Within my mentoring, I do not compare people by charts and tables. I map their system through 5 key biological pillars:
1. Threshold of sensory activation (Vigilance)
Each archetype has a different point at which its nervous system evaluates a signal from the environment as a hidden threat.
High vigilance (e.g. Deer, Mouse, Snake): Their nervous system is evolutionarily tuned to detect even the smallest changes in the environment. They tend toward rapid sympathetic activation (flight). For these people, "safety" is defined by silence, predictability, and the possibility of an escape route.
Low vigilance (e.g. Elephant, Buffalo, Cow): They have a more robust nervous system with a higher threshold of tolerance. Smaller stressors do not throw them off. They perceive safety through stability, rituals, and physical grounding.
2. Your innate stress autopilot (Fight - Flight - Freeze)
The neuro-archetype precisely determines which biological strategy your system chooses under pressure before your mind even has time to engage:
Fight: Tiger, Lion, Dog.
Immediate glucose mobilization, rising pressure, aggression, and dominance.
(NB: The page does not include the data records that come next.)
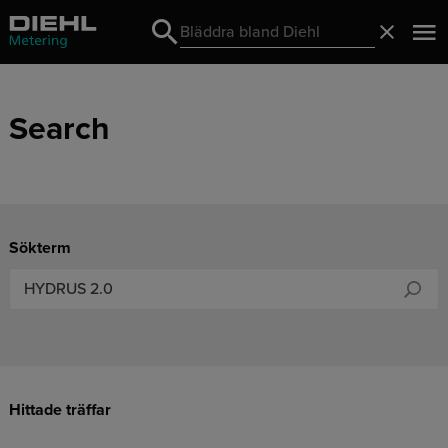
Search
Stäng
Search
Search
Sökterm
Hittade träffar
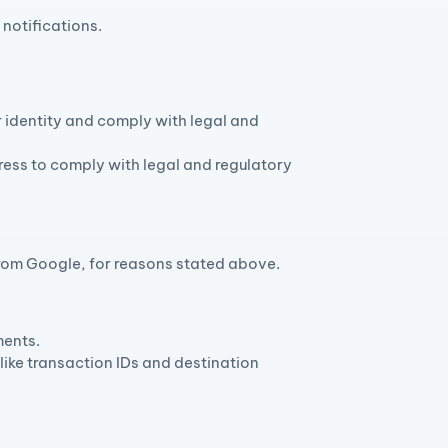
notifications.
 identity and comply with legal and
ess to comply with legal and regulatory
 from Google, for reasons stated above.
ments.
like transaction IDs and destination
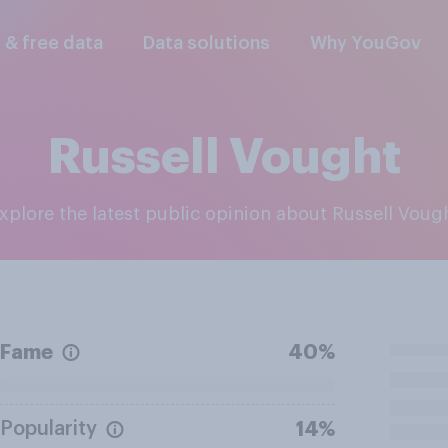
l & free data
Data solutions
Why YouGov
Russell Vought
Explore the latest public opinion about Russell Voug
Fame
40%
Popularity
14%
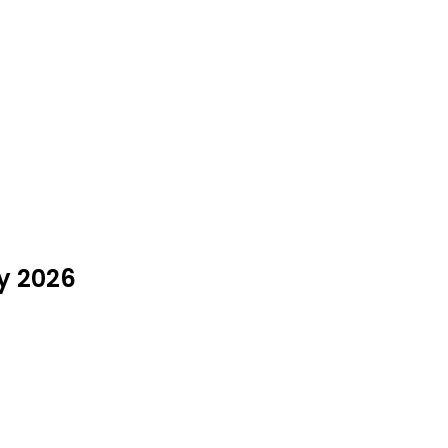
ly 2026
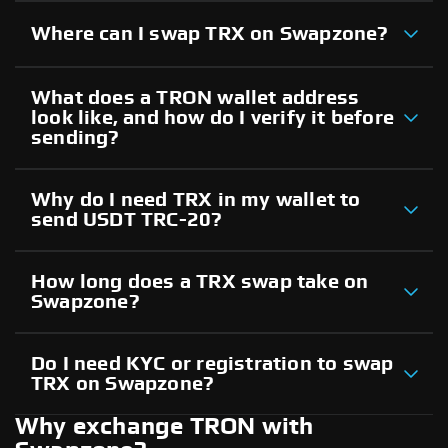
Where can I swap TRX on Swapzone?
What does a TRON wallet address
look like, and how do I verify it before
sending?
Why do I need TRX in my wallet to
send USDT TRC-20?
How long does a TRX swap take on
Swapzone?
Do I need KYC or registration to swap
TRX on Swapzone?
Why exchange TRON with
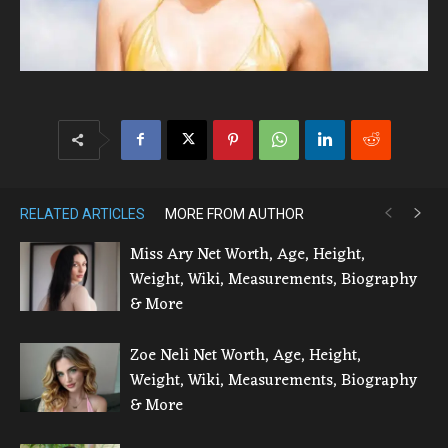
RELATED ARTICLES
MORE FROM AUTHOR
Miss Ary Net Worth, Age, Height,
Weight, Wiki, Measurements, Biography
& More
Zoe Neli Net Worth, Age, Height,
Weight, Wiki, Measurements, Biography
& More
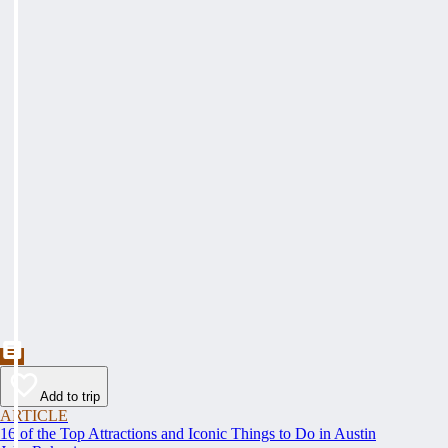
Add to trip
ARTICLE
16 of the Top Attractions and Iconic Things to Do in Austin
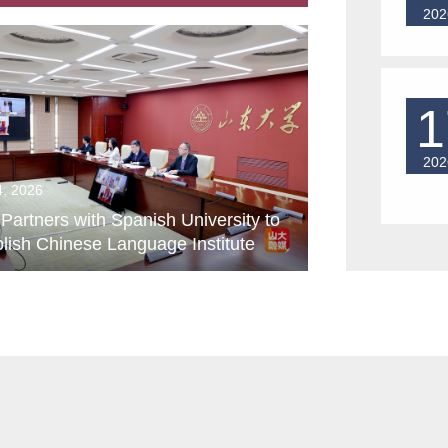
202
1
202
4, 2026
artners with Spanish University to
lish Chinese Language Institute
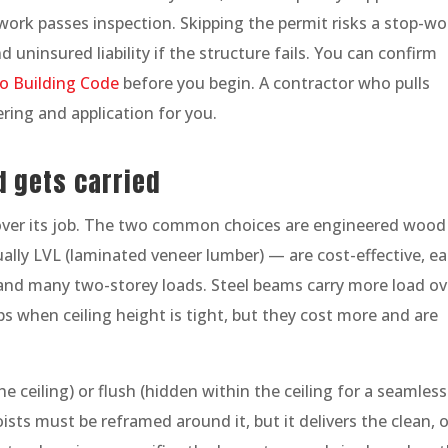
work passes inspection. Skipping the permit risks a stop-wo
 uninsured liability if the structure fails. You can confirm
o Building Code
before you begin. A contractor who pulls
ring and application for you.
d gets carried
over its job. The two common choices are engineered wood
lly LVL (laminated veneer lumber) — are cost-effective, ea
e- and many two-storey loads. Steel beams carry more load ov
ps when ceiling height is tight, but they cost more and are
 ceiling) or flush (hidden within the ceiling for a seamless
ists must be reframed around it, but it delivers the clean, 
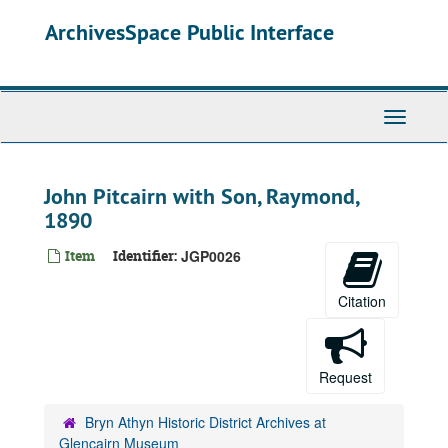
Skip
ArchivesSpace Public Interface
to
main
content
Toggle
Navigati
John Pitcairn with Son, Raymond,
1890
Item
Identifier:
JGP0026
Citation
Request
Bryn Athyn Historic District Archives at
Glencairn Museum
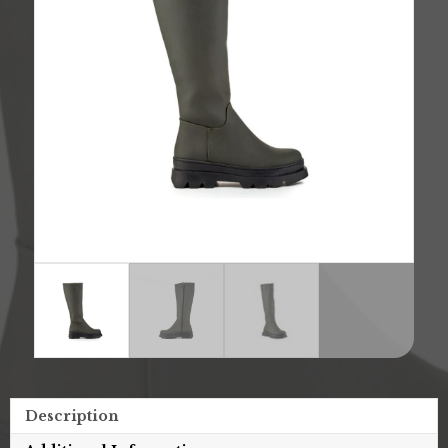
Description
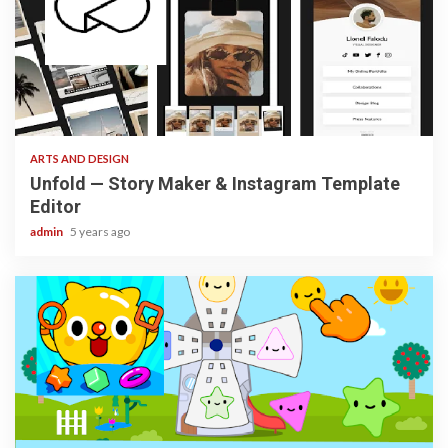
3 min read
ARTS AND DESIGN
Unfold — Story Maker & Instagram Template
Editor
admin
5 years ago
3 min read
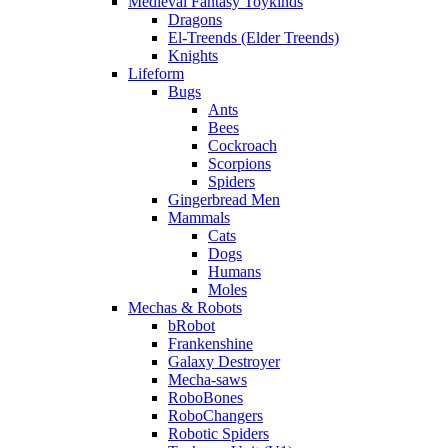
Medieval Fantasy Toykinds
Dragons
El-Treends (Elder Treends)
Knights
Lifeform
Bugs
Ants
Bees
Cockroach
Scorpions
Spiders
Gingerbread Men
Mammals
Cats
Dogs
Humans
Moles
Mechas & Robots
bRobot
Frankenshine
Galaxy Destroyer
Mecha-saws
RoboBones
RoboChangers
Robotic Spiders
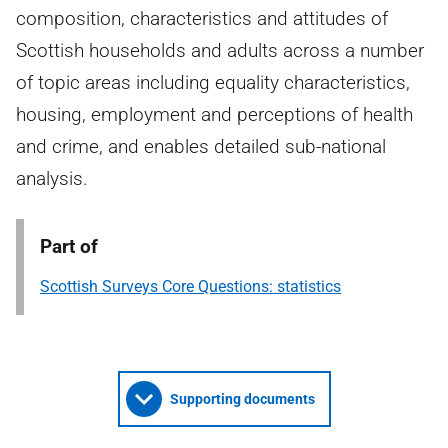
composition, characteristics and attitudes of
Scottish households and adults across a number
of topic areas including equality characteristics,
housing, employment and perceptions of health
and crime, and enables detailed sub-national
analysis.
Part of
Scottish Surveys Core Questions: statistics
Supporting documents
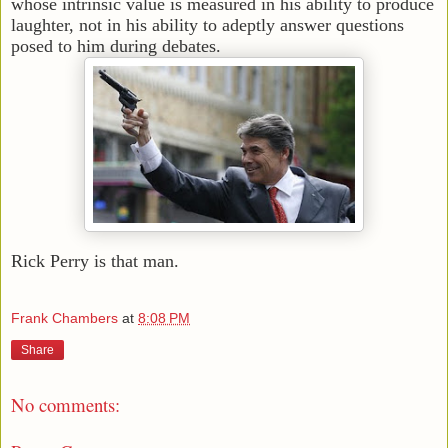
whose intrinsic value is measured in his ability to produce
laughter, not in his ability to adeptly answer questions
posed to him during debates.
Rick Perry is that man.
Frank Chambers
at
8:08 PM
Share
No comments:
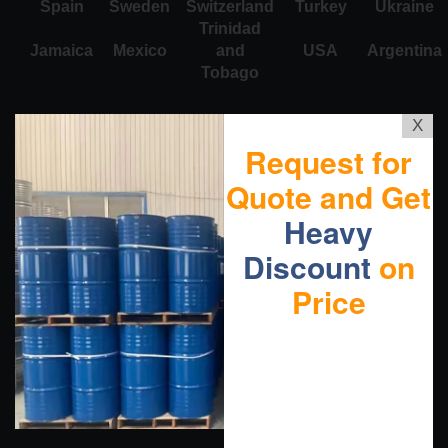
Spain
Sweden
Switzerland
Turkey
Ukraine
Trinidad
Jamaica
Mexico
and
USA
Argentina
Tobago
X
Request for
Quote and Get
Heavy
Discount
on
Price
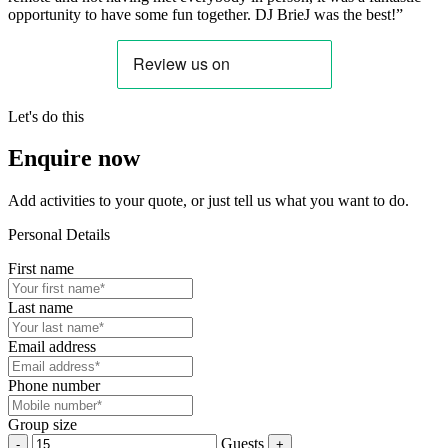
opportunity to have some fun together. DJ BrieJ was the best!”
Let's do this
Enquire now
Add activities to your quote, or just tell us what you want to do.
Personal Details
First name
Last name
Email address
Phone number
Group size
Guests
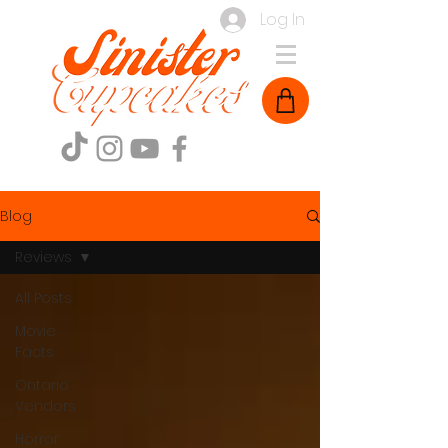
Log In
Blog
Reviews
All Posts
Movie
Facts
Ontario
Vendors
Horror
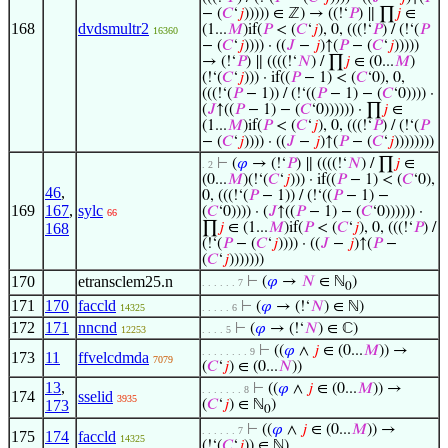
− (
𝐶
‘
𝑗
))))) ∈ ℤ) → ((!‘
𝑃
) ∥ ∏
𝑗
∈
168
dvdsmultr2
(1...
𝑀
)if(
𝑃
< (
𝐶
‘
𝑗
), 0, (((!‘
𝑃
) / (!‘(
𝑃
16360
− (
𝐶
‘
𝑗
)))) · ((
𝐽
−
𝑗
)↑(
𝑃
− (
𝐶
‘
𝑗
)))))
→ (!‘
𝑃
) ∥ ((((!‘
𝑁
) / ∏
𝑗
∈ (0...
𝑀
)
(!‘(
𝐶
‘
𝑗
))) · if((
𝑃
− 1) < (
𝐶
‘0), 0,
(((!‘(
𝑃
− 1)) / (!‘((
𝑃
− 1) − (
𝐶
‘0)))) ·
(
𝐽
↑((
𝑃
− 1) − (
𝐶
‘0)))))) · ∏
𝑗
∈
(1...
𝑀
)if(
𝑃
< (
𝐶
‘
𝑗
), 0, (((!‘
𝑃
) / (!‘(
𝑃
− (
𝐶
‘
𝑗
)))) · ((
𝐽
−
𝑗
)↑(
𝑃
− (
𝐶
‘
𝑗
))))))))
⊢
(
𝜑
→ (!‘
𝑃
) ∥ ((((!‘
𝑁
) / ∏
𝑗
∈
. 2
(0...
𝑀
)(!‘(
𝐶
‘
𝑗
))) · if((
𝑃
− 1) < (
𝐶
‘0),
46
,
0, (((!‘(
𝑃
− 1)) / (!‘((
𝑃
− 1) −
169
167
,
sylc
(
𝐶
‘0)))) · (
𝐽
↑((
𝑃
− 1) − (
𝐶
‘0)))))) ·
66
168
∏
𝑗
∈ (1...
𝑀
)if(
𝑃
< (
𝐶
‘
𝑗
), 0, (((!‘
𝑃
) /
(!‘(
𝑃
− (
𝐶
‘
𝑗
)))) · ((
𝐽
−
𝑗
)↑(
𝑃
−
(
𝐶
‘
𝑗
)))))))
170
etransclem25.n
⊢
(
𝜑
→
𝑁
∈ ℕ
)
. . . . . . 7
0
171
170
faccld
⊢
(
𝜑
→ (!‘
𝑁
) ∈ ℕ)
14325
. . . . . 6
172
171
nncnd
⊢
(
𝜑
→ (!‘
𝑁
) ∈ ℂ)
12253
. . . . 5
⊢
((
𝜑
∧
𝑗
∈ (0...
𝑀
)) →
. . . . . . . . 9
173
11
ffvelcdmda
7079
(
𝐶
‘
𝑗
) ∈ (0...
𝑁
))
13
,
⊢
((
𝜑
∧
𝑗
∈ (0...
𝑀
)) →
. . . . . . . 8
174
sselid
3935
173
(
𝐶
‘
𝑗
) ∈ ℕ
)
0
⊢
((
𝜑
∧
𝑗
∈ (0...
𝑀
)) →
. . . . . . 7
175
174
faccld
14325
(!‘(
𝐶
‘
𝑗
)) ∈ ℕ)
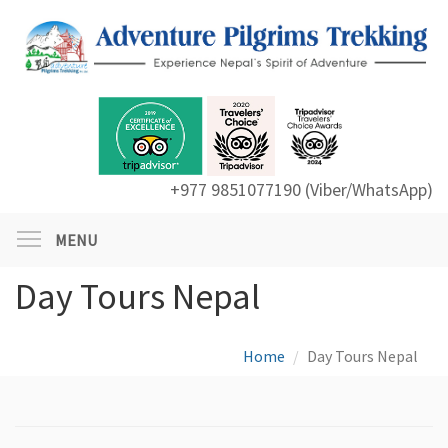
+977 9851077190 (Viber/WhatsApp)
MENU
Day Tours Nepal
Home
Day Tours Nepal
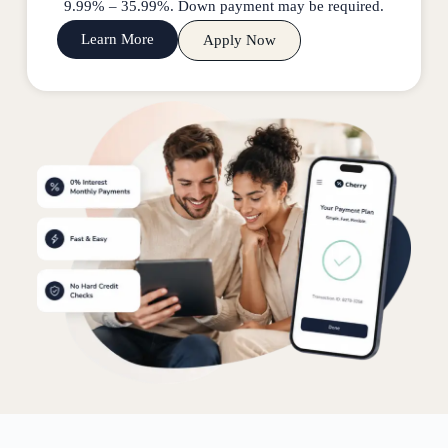
9.99% – 35.99%. Down payment may be required.
Learn More
Apply Now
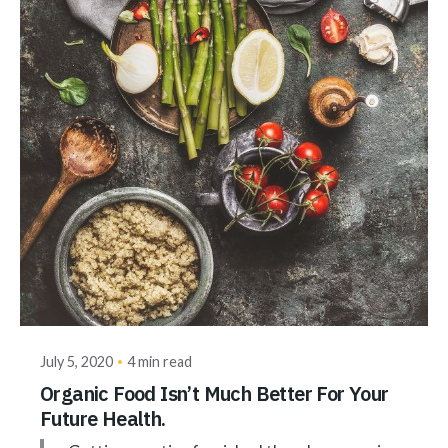
Posted by
akhilesh@bringbackgreen.com
July 5, 2020
4 min read
Organic Food Isn’t Much Better For Your
Future Health.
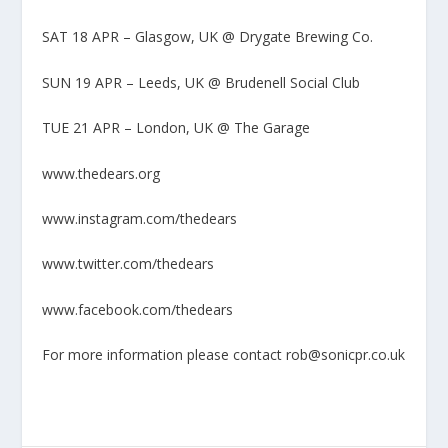
SAT 18 APR – Glasgow, UK @ Drygate Brewing Co.
SUN 19 APR – Leeds, UK @ Brudenell Social Club
TUE 21 APR – London, UK @ The Garage
www.thedears.org
www.instagram.com/thedears
www.twitter.com/thedears
www.facebook.com/thedears
For more information please contact rob@sonicpr.co.uk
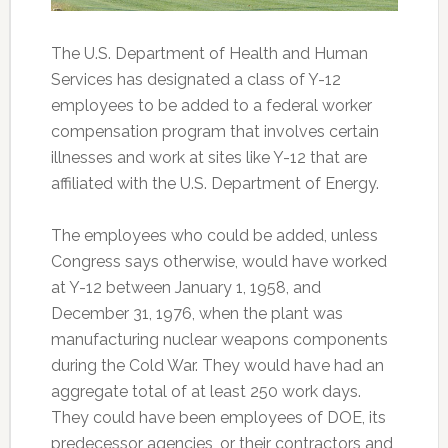
The U.S. Department of Health and Human
Services has designated a class of Y-12
employees to be added to a federal worker
compensation program that involves certain
illnesses and work at sites like Y-12 that are
affiliated with the U.S. Department of Energy.
The employees who could be added, unless
Congress says otherwise, would have worked
at Y-12 between January 1, 1958, and
December 31, 1976, when the plant was
manufacturing nuclear weapons components
during the Cold War. They would have had an
aggregate total of at least 250 work days.
They could have been employees of DOE, its
predecessor agencies, or their contractors and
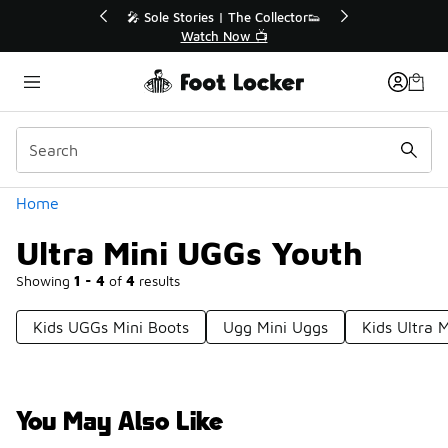
Similar
💥 Up to 40% Off Sale Extended🔥
🎤 So
Shop the Sale 💣
Categories
Home
Ultra Mini UGGs Youth
Showing
1 - 4
of
4
results
Kids UGGs Mini Boots
Ugg Mini Uggs
Kids Ultra 
You May Also Like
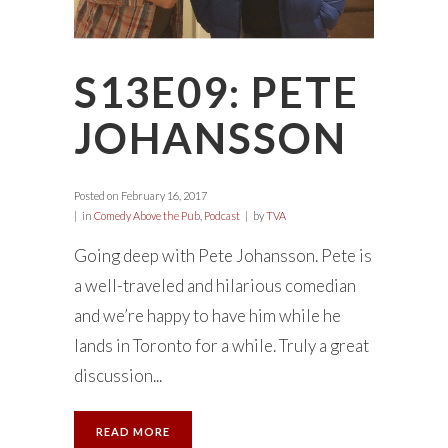
S13E09: PETE
JOHANSSON
Posted on
February 16, 2017
in
Comedy Above the Pub
,
Podcast
by
TVA
Going deep with Pete Johansson. Pete is
a well-traveled and hilarious comedian
and we’re happy to have him while he
lands in Toronto for a while. Truly a great
discussion...
READ MORE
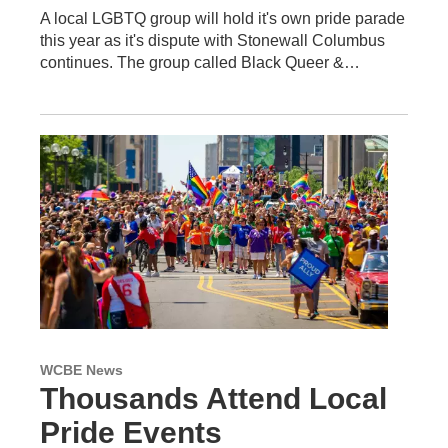
A local LGBTQ group will hold it's own pride parade
this year as it's dispute with Stonewall Columbus
continues. The group called Black Queer &…
WCBE News
Thousands Attend Local
Pride Events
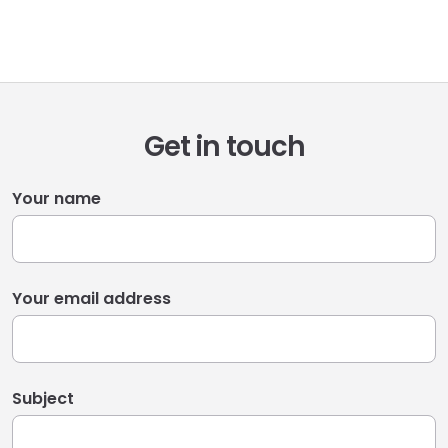
Get in touch
Your name
Your email address
Subject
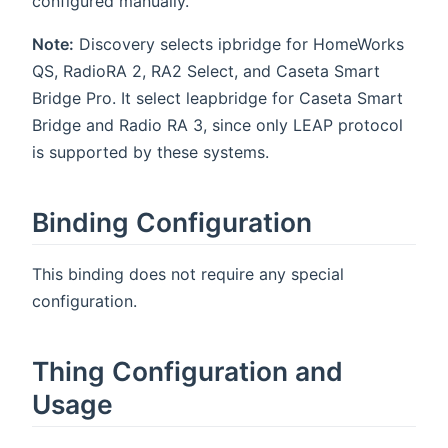
configured manually.
Note:
Discovery selects ipbridge for HomeWorks
QS, RadioRA 2, RA2 Select, and Caseta Smart
Bridge Pro. It select leapbridge for Caseta Smart
Bridge and Radio RA 3, since only LEAP protocol
is supported by these systems.
Binding Configuration
This binding does not require any special
configuration.
Thing Configuration and
Usage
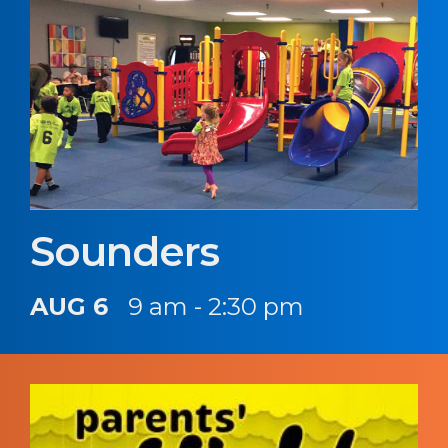
Sounders
AUG 6
9 am - 2:30 pm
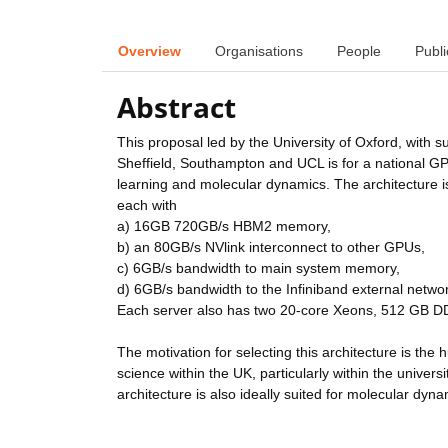
Overview
Organisations
People
Publi
Abstract
This proposal led by the University of Oxford, with s
Sheffield, Southampton and UCL is for a national GPU
learning and molecular dynamics. The architecture 
each with
a) 16GB 720GB/s HBM2 memory,
b) an 80GB/s NVlink interconnect to other GPUs,
c) 6GB/s bandwidth to main system memory,
d) 6GB/s bandwidth to the Infiniband external netwo
Each server also has two 20-core Xeons, 512 GB
The motivation for selecting this architecture is th
science within the UK, particularly within the univer
architecture is also ideally suited for molecular dy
This system needs to discharge stress through physical action, otherwise it begins to damage the team or the body itself.
Flight: Horse, Deer, Monkey.
Rapid mobilization away from the source of tension, micromanagement, restlessness. When these people are trapped in a dysfunctional environment or corporate structure, their anxiety rises sharply.
Freeze/Fawn: Cat, Snake, Mongoose.
A strategy of sudden shutdown, numbing, or trying to please everyone at one’s own expense. Under long-term pressure, this system falls most easily into dorsal shutdown (chronic fatigue, apathy).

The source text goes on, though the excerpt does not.